> **Goal of the exercise**
Whatever appears in the records apart from pictures must be reproduced exactly.

------------

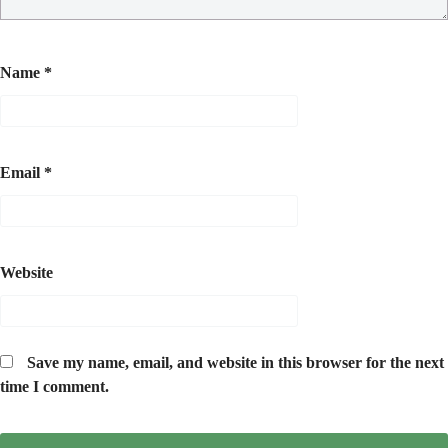
Name
*
Email
*
Website
Save my name, email, and website in this browser for the next
time I comment.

------------

> **Expected output**
Name
*
Email
*
Website
Save my name, email, and website in this browser for the next
time I comment.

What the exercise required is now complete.